Thaumatin is different from these proteins above in that it is a flavoring agent and not necessarily a sweetener, even though it is 100,000 times sweeter than sucrose. It is derived from the Katemfre fruit in West Africa. Similar to Monellin, its sweetness effects builds very slowly and lasts an adequate amount of time. Thaumatin has an after taste similar to liquorice. This protein is the best for foods as it is water soluble and stable to heating and acids. The downside to thaumatin is that it is crystallized very easily and when converted into a powder form, can be an allergen for people. However, this diminishes when it is turned into a liquid. Thaumatin has been deemed “Generally Recognized As Safe", in the U.S. but only as a flavoring agent and not a sweetener. In Israel, Japan, and the EU, it is considered safe for consumption as a sweetener.
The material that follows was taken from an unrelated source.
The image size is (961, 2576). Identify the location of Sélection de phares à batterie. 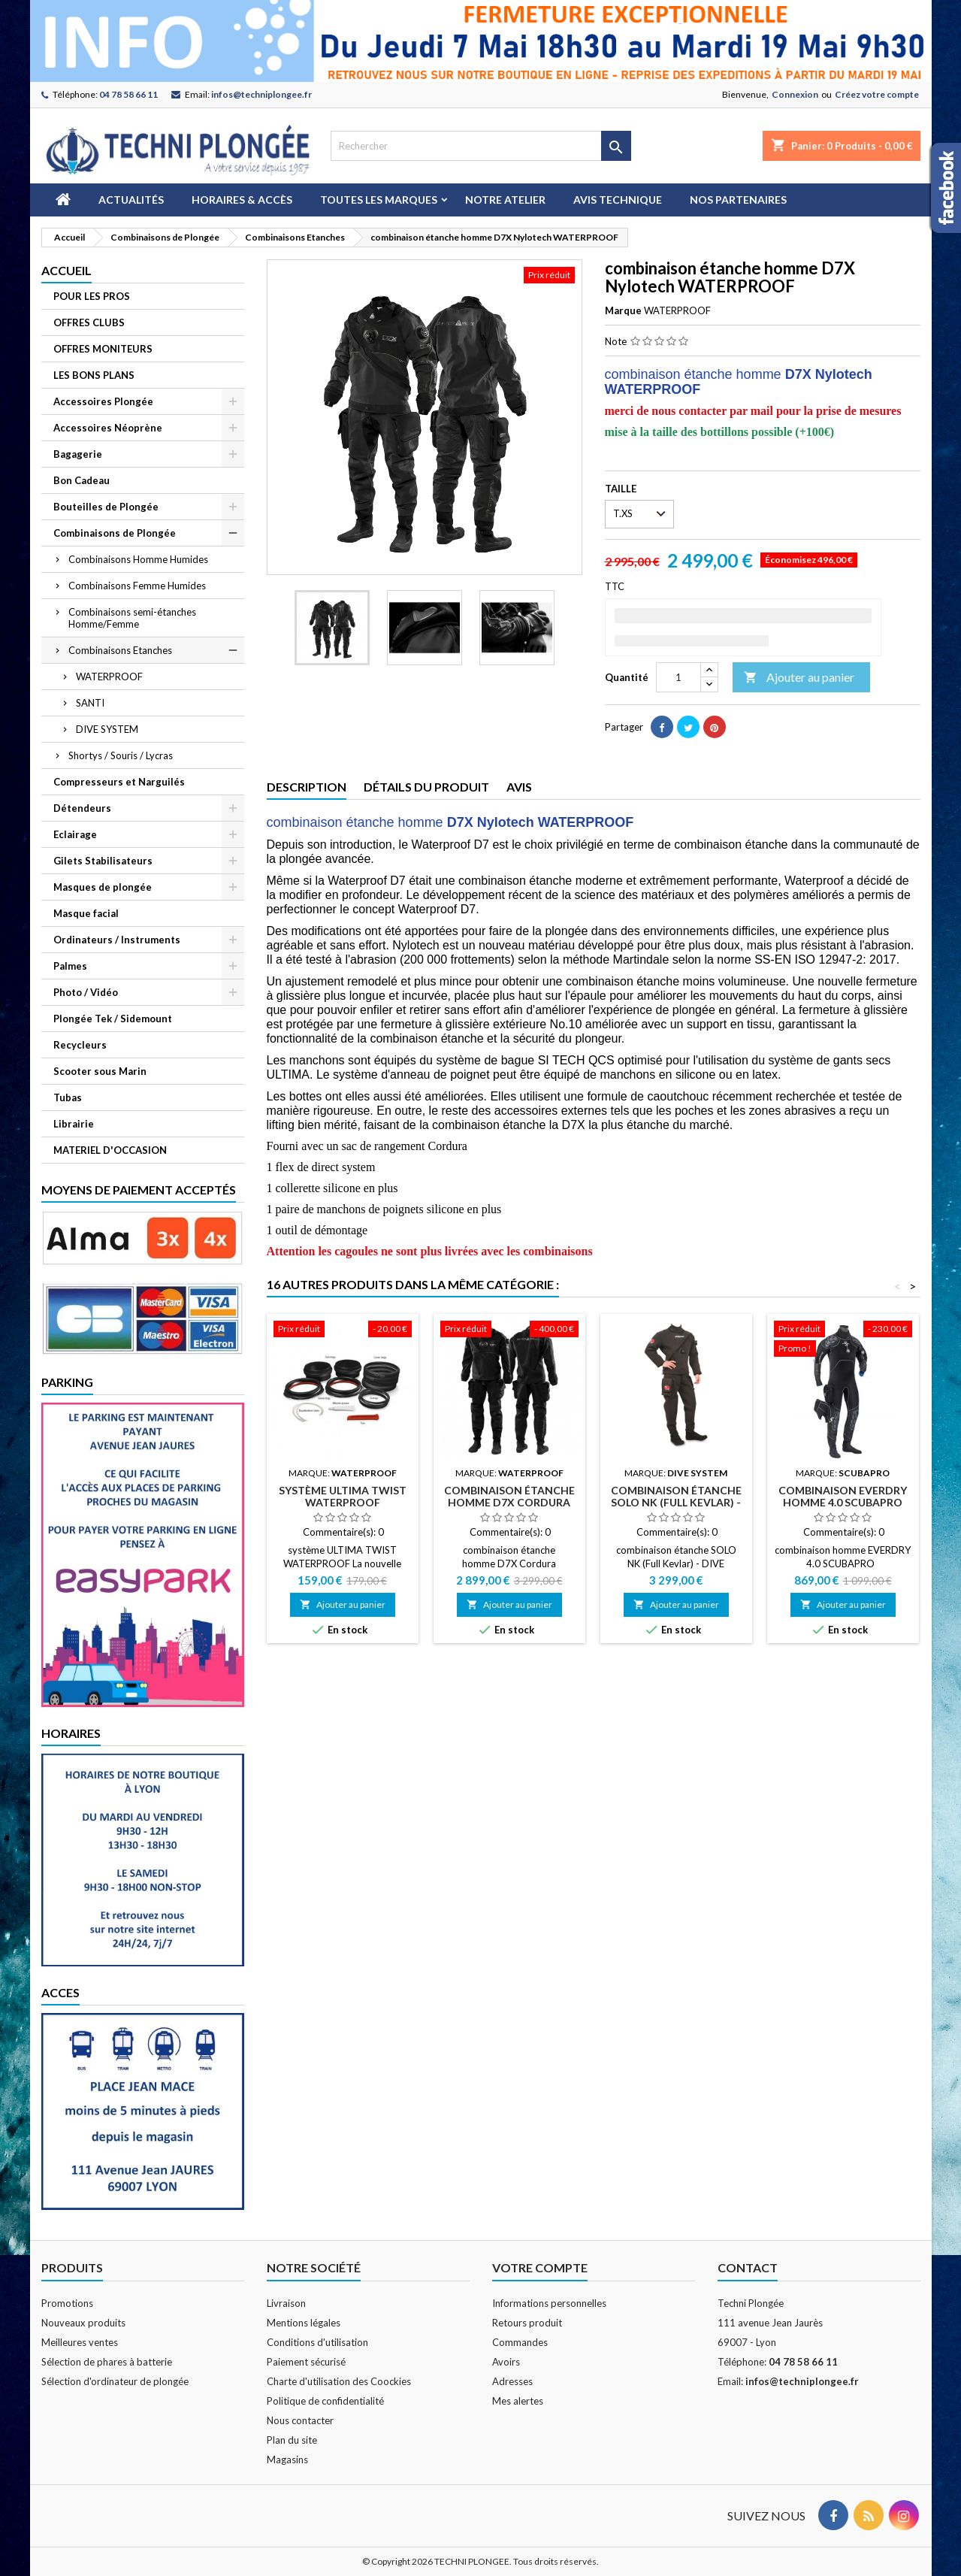 (106, 2362).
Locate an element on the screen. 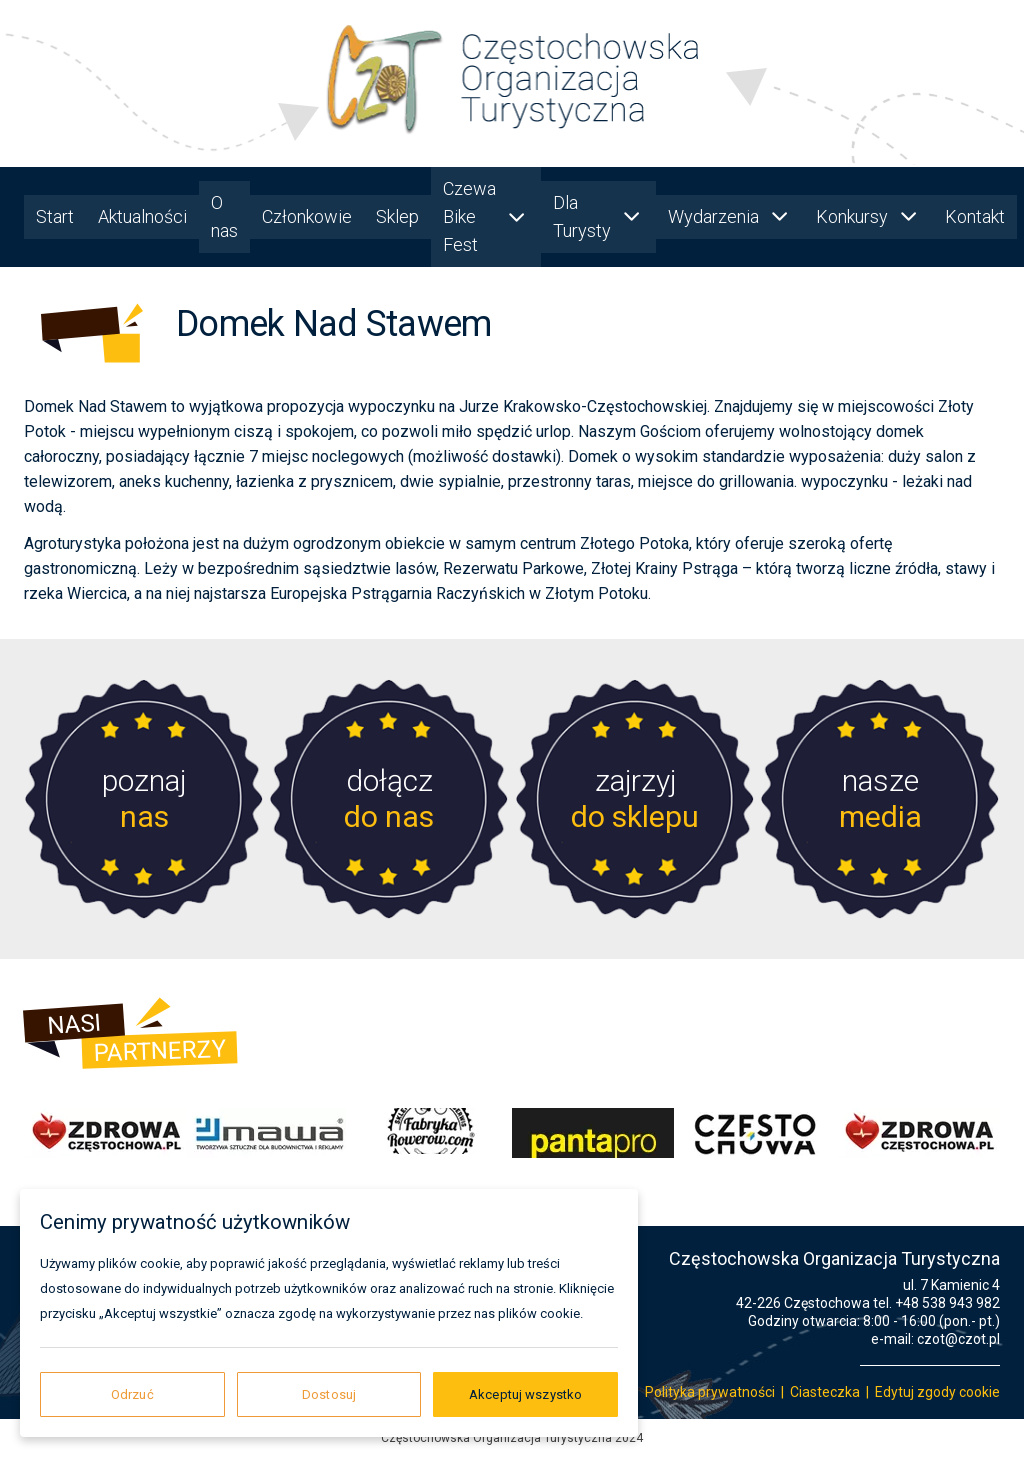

In 1990, the fruit of a Curculigo Larifolia, in Malaysia, was discovered to have the same sweetening properties as Miraculin, and the fruit itself was sweet. This protein is different from the others in that it makes water taste sweet. Yes you read that right, sweet water. Curculin does have a shorter sweetening time. With water, it lasts around 5 minutes as with citric acid based beverages, it lasts 10 minutes. When two positively charged ions come together, specifically magnesium or calcium, or is exposed to heat, it reduces the capabilities of the sweetness. These type of ions can be found in everyday foods such as leafy greens, fish, yogurt, and avocados. Curculin does not have much research and has yet to be approved for use in any country besides Japan, who approved it as a food additive.